As of the end of September 2021, the coronavirus disease 2019 (COVID-19) has infected more than 230 million people and killed almost 4.8 million worldwide since the inception of the pandemic1. It has been suggested that the pandemic exposes and amplifies the underling inequalities in health2,3 and disproportionately affects the socially disadvantaged people of lower socioeconomic position4,5 and communities of color6,7,8. These patterns are more apparent for places with relatively higher incidence and mortality rates from COVID-19, but less apparent for places with relatively fewer cases. But even in places with relatively lower COVID-19 incidence and mortality rates such as Hong Kong, it has been found that social inequality in health, especially mental health, could still be attributed to the pandemic via people’s general worry over COVID-19 and impact on their economic activity status9.
In places where incidence and mortality rates are relatively higher, and where new variants of the virus are rampant, it is understandable that people would be more worried about themselves or others being infected with the potentially deadly virus or the prognosis when they are actually being infected. However, it is relatively less known in the literature as to the types of worry people might regard to the disease in places where the COVID-19 incidence and mortality rates are kept at a relatively low level. In some places, the relatively low incidence comes at a price of stringent or even draconian containment and mitigation measures, such as Hong Kong, where mandatory face-mask wearing, social distancing, occasional lockdown of schools, vendors and restaurants, partial border closure, mandatory testing for certain service industries and residential buildings being affected have been in place since the earlier days of the pandemic10. As mentioned earlier, the people of lower socioeconomic position had worse mental health in Hong Kong during the pandemic due to the stringent public health measures that affect their economic activity status9. Therefore, we would want to further examine in the context of relatively low disease incidence and stringent measures (1) whether the types of worry vary across socioeconomic position, and (2) whether the socioeconomically disadvantaged fare worse in terms of their mental health and well-being via the different types of worry.
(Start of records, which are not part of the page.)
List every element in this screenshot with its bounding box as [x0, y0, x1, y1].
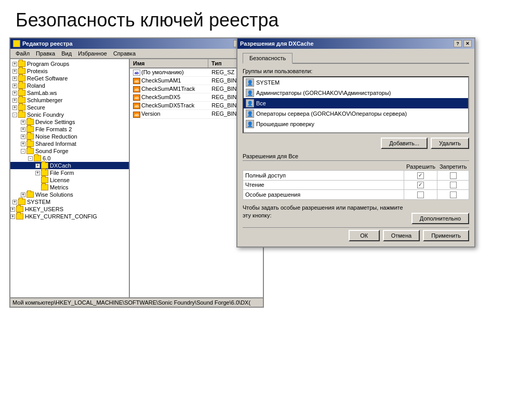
tree-node[interactable]: + Device Settings	[10, 118, 129, 126]
folder-icon	[41, 184, 48, 190]
add-user-button[interactable]: Добавить...	[381, 138, 428, 149]
user-item-authenticated[interactable]: 👤 Прошедшие проверку	[244, 119, 468, 129]
groups-label: Группы или пользователи:	[243, 68, 469, 74]
expander-icon[interactable]: +	[12, 69, 17, 74]
registry-title-text: Редактор реестра	[22, 40, 73, 47]
tree-node-label: SamLab.ws	[27, 90, 57, 96]
tree-node[interactable]: + HKEY_CURRENT_CONFIG	[10, 213, 129, 220]
checkbox-allow-read[interactable]	[417, 182, 424, 188]
expander-icon[interactable]: -	[12, 113, 17, 117]
tree-node[interactable]: + Wise Solutions	[10, 191, 129, 198]
user-actions: Добавить... Удалить	[243, 138, 469, 149]
advanced-button[interactable]: Дополнительно	[411, 213, 469, 224]
registry-tree-pane[interactable]: + Program Groups + Protexis + ReGet Soft…	[10, 59, 130, 297]
menu-view[interactable]: Вид	[58, 50, 75, 57]
detail-cell-name: abCheckSumAM1Track	[130, 85, 208, 93]
expander-icon[interactable]: +	[10, 214, 15, 219]
tree-node-sound-forge[interactable]: - Sound Forge	[10, 147, 129, 155]
perm-deny-read[interactable]	[437, 180, 469, 190]
menu-file[interactable]: Файл	[12, 50, 33, 57]
expander-icon[interactable]: +	[12, 84, 17, 88]
expander-icon[interactable]: +	[10, 207, 15, 212]
perm-allow-full[interactable]	[404, 171, 437, 181]
detail-cell-name: abCheckSumDX5	[130, 93, 208, 101]
user-name: Прошедшие проверку	[256, 121, 314, 127]
tree-node[interactable]: + Noise Reduction	[10, 133, 129, 140]
perm-name: Полный доступ	[243, 171, 404, 181]
user-item-admins[interactable]: 👤 Администраторы (GORCHAKOV\Администрато…	[244, 88, 468, 98]
expander-icon[interactable]: -	[21, 149, 25, 154]
expander-icon[interactable]: +	[21, 193, 25, 197]
user-item-everyone[interactable]: 👤 Все	[244, 98, 468, 108]
tree-node[interactable]: + File Formats 2	[10, 126, 129, 133]
detail-cell-name: abCheckSumAM1	[130, 77, 208, 85]
expander-icon[interactable]: +	[35, 163, 40, 168]
tree-node[interactable]: + Shared Informat	[10, 140, 129, 147]
tree-node-label: HKEY_USERS	[25, 206, 63, 212]
checkbox-deny-read[interactable]	[450, 182, 457, 188]
expander-icon[interactable]: +	[12, 62, 17, 66]
tree-node-6-0[interactable]: - 6.0	[10, 155, 129, 162]
perm-name: Чтение	[243, 180, 404, 190]
checkbox-allow-special[interactable]	[417, 191, 424, 198]
users-list[interactable]: 👤 SYSTEM 👤 Администраторы (GORCHAKOV\Адм…	[243, 76, 469, 133]
remove-user-button[interactable]: Удалить	[431, 138, 469, 149]
tree-node-label: License	[50, 177, 70, 183]
tree-node[interactable]: + SYSTEM	[10, 198, 129, 205]
user-item-server-ops[interactable]: 👤 Операторы сервера (GORCHAKOV\Операторы…	[244, 108, 468, 119]
expander-icon[interactable]: +	[12, 200, 17, 204]
tree-node-label: File Form	[50, 170, 74, 176]
tree-node[interactable]: + Schlumberger	[10, 97, 129, 104]
perm-allow-special[interactable]	[404, 190, 437, 200]
tree-node[interactable]: Metrics	[10, 184, 129, 191]
expander-icon[interactable]: +	[12, 76, 17, 81]
checkbox-deny-special[interactable]	[450, 191, 457, 198]
tree-node-dxcache[interactable]: + DXCach	[10, 162, 129, 169]
tree-node[interactable]: + HKEY_USERS	[10, 205, 129, 213]
expander-icon[interactable]: +	[12, 105, 17, 110]
expander-icon[interactable]: +	[21, 142, 25, 146]
perm-allow-read[interactable]	[404, 180, 437, 190]
dialog-titlebar: Разрешения для DXCache ? ✕	[237, 38, 474, 49]
menu-help[interactable]: Справка	[110, 50, 139, 57]
expander-icon[interactable]: +	[35, 171, 40, 175]
dialog-controls[interactable]: ? ✕	[454, 40, 472, 47]
apply-button[interactable]: Применить	[423, 230, 469, 241]
tree-node-sonic-foundry[interactable]: - Sonic Foundry	[10, 111, 129, 118]
user-item-system[interactable]: 👤 SYSTEM	[244, 77, 468, 88]
expander-icon[interactable]: -	[28, 156, 33, 161]
expander-icon[interactable]: +	[21, 134, 25, 139]
tree-node-label: Shared Informat	[35, 141, 76, 147]
menu-favorites[interactable]: Избранное	[75, 50, 110, 57]
perm-deny-full[interactable]	[437, 171, 469, 181]
expander-icon[interactable]: +	[12, 98, 17, 103]
folder-icon	[18, 75, 25, 81]
folder-icon	[26, 126, 34, 132]
tree-node[interactable]: + File Form	[10, 169, 129, 176]
tree-node-label: SYSTEM	[27, 199, 50, 205]
checkbox-deny-full[interactable]	[450, 172, 457, 179]
col-name[interactable]: Имя	[130, 59, 208, 67]
tree-node[interactable]: + Program Groups	[10, 60, 129, 67]
tree-node-label: Metrics	[50, 184, 68, 190]
tab-security[interactable]: Безопасность	[243, 53, 292, 64]
tree-node[interactable]: License	[10, 176, 129, 184]
dialog-close-button[interactable]: ✕	[463, 40, 472, 47]
tree-node[interactable]: + SamLab.ws	[10, 89, 129, 97]
detail-cell-name: abCheckSumDX5Track	[130, 102, 208, 109]
perm-deny-special[interactable]	[437, 190, 469, 200]
menu-edit[interactable]: Правка	[33, 50, 58, 57]
checkbox-allow-full[interactable]	[417, 172, 424, 179]
tree-node-label: DXCach	[50, 162, 71, 169]
tree-node[interactable]: + ReGet Software	[10, 75, 129, 82]
expander-icon[interactable]: +	[21, 127, 25, 132]
expander-icon[interactable]: +	[21, 120, 25, 125]
reg-ab-icon: ab	[133, 70, 140, 76]
tree-node[interactable]: + Protexis	[10, 67, 129, 75]
help-button[interactable]: ?	[454, 40, 462, 47]
tree-node[interactable]: + Roland	[10, 82, 129, 89]
tree-node[interactable]: + Secure	[10, 104, 129, 111]
expander-icon[interactable]: +	[12, 91, 17, 95]
cancel-button[interactable]: Отмена	[383, 230, 420, 241]
ok-button[interactable]: ОК	[349, 230, 380, 241]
Hong Kong, a densely populated globalized Asian city located in Southern China with around 7.5 million people11, can be an exemplar setting to address the above questions, since it has a huge wealth inequality that reached an all-time high in 2016 with a Gini coefficient of 0.53912, a relatively low incidence and mortality of COVID-19 (i.e., 12,223 cases and 213 deaths as of the end of September 2021) as compared with the rest of the world, and stringent containment measures that impacted on the socioeconomic aspects of the whole population13,14. By focusing on a study setting with lower COVID-19 incidence and mortality, we would be able to distinguish the impact of the virus itself and the impact of the containment measures on people’s health more effectively. This distinction would be much more difficult to achieve in places being harder hit by the pandemic, where much higher proportions of the population are acquainted with people who had contracted the disease, and therefore would have more types of COVID-19-related worry and concern specific to having the disease, including but not limited to worry over the prognosis as well as the related medical expenses. Therefore, by addressing the two research questions raised above, we would also be able to distinguish and highlight the potential impact of the COVID-19-related containment measures on people’s health by their socioeconomic position.
Subjects and methods
Data were collected from a population-wide random sample of households in Hong Kong via telephone survey from 11 September to 12 October, 2020. The inclusion criteria for the study were Hong Kong Chinese residents aged 18 or above. Upon successful contact with a target household, one qualified member of the household was selected among those family members using the last-birthday random selection method. Telephone interviews were carried out by experienced interviewers between 18:00 and 22:00 on weekdays. Prior appointments were arranged for suitable respondents in other periods including weekends and public holidays. Selected respondents with insufficient cognitive functioning for survey completion would be deemed ineligible, and that household would be excluded from this study. Among the 12,443 dialed telephone numbers, 10,555 were invalid cases in which 254 were non-residential lines, 4776 were fax lines/invalid lines, 1308 were cut off immediately, and 4217 were non-contacts after three attempts. Among the 1888 answered calls, 28 had mid-way termination, 59 could not establish contact with an eligible person after three attempts, and 734 were refused by the eligible persons, resulting in a final sample of 1067 respondents with a response rate of 56.5%. After excluding 14 respondents with missing data on education level, 1053 respondents were included in this study for analyses.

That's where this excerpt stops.